**Work instruction:** Whatever the records hold, copy it exactly and completely.

**Dataset excerpts:**
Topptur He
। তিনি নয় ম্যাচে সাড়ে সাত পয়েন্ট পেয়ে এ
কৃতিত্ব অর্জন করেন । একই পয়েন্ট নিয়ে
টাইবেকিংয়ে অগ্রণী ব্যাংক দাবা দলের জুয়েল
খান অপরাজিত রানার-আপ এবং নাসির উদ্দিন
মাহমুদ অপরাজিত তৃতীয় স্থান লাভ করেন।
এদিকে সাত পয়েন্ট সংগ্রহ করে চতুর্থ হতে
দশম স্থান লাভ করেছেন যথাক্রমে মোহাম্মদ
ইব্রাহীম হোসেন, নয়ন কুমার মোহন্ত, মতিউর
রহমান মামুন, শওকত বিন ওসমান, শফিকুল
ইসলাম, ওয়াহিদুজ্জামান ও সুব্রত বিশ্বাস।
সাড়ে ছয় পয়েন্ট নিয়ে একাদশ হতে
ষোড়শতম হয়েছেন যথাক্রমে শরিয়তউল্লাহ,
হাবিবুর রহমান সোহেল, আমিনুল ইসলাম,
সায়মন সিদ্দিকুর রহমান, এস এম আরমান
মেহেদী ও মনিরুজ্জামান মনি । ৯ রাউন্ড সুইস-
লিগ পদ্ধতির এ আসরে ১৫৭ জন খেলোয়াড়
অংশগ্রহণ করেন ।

**Response area:**
Topptur He
। তিনি নয় ম্যাচে সাড়ে সাত পয়েন্ট পেয়ে এ
কৃতিত্ব অর্জন করেন । একই পয়েন্ট নিয়ে
টাইবেকিংয়ে অগ্রণী ব্যাংক দাবা দলের জুয়েল
খান অপরাজিত রানার-আপ এবং নাসির উদ্দিন
মাহমুদ অপরাজিত তৃতীয় স্থান লাভ করেন।
এদিকে সাত পয়েন্ট সংগ্রহ করে চতুর্থ হতে
দশম স্থান লাভ করেছেন যথাক্রমে মোহাম্মদ
ইব্রাহীম হোসেন, নয়ন কুমার মোহন্ত, মতিউর
রহমান মামুন, শওকত বিন ওসমান, শফিকুল
ইসলাম, ওয়াহিদুজ্জামান ও সুব্রত বিশ্বাস।
সাড়ে ছয় পয়েন্ট নিয়ে একাদশ হতে
ষোড়শতম হয়েছেন যথাক্রমে শরিয়তউল্লাহ,
হাবিবুর রহমান সোহেল, আমিনুল ইসলাম,
সায়মন সিদ্দিকুর রহমান, এস এম আরমান
মেহেদী ও মনিরুজ্জামান মনি । ৯ রাউন্ড সুইস-
লিগ পদ্ধতির এ আসরে ১৫৭ জন খেলোয়াড়
অংশগ্রহণ করেন ।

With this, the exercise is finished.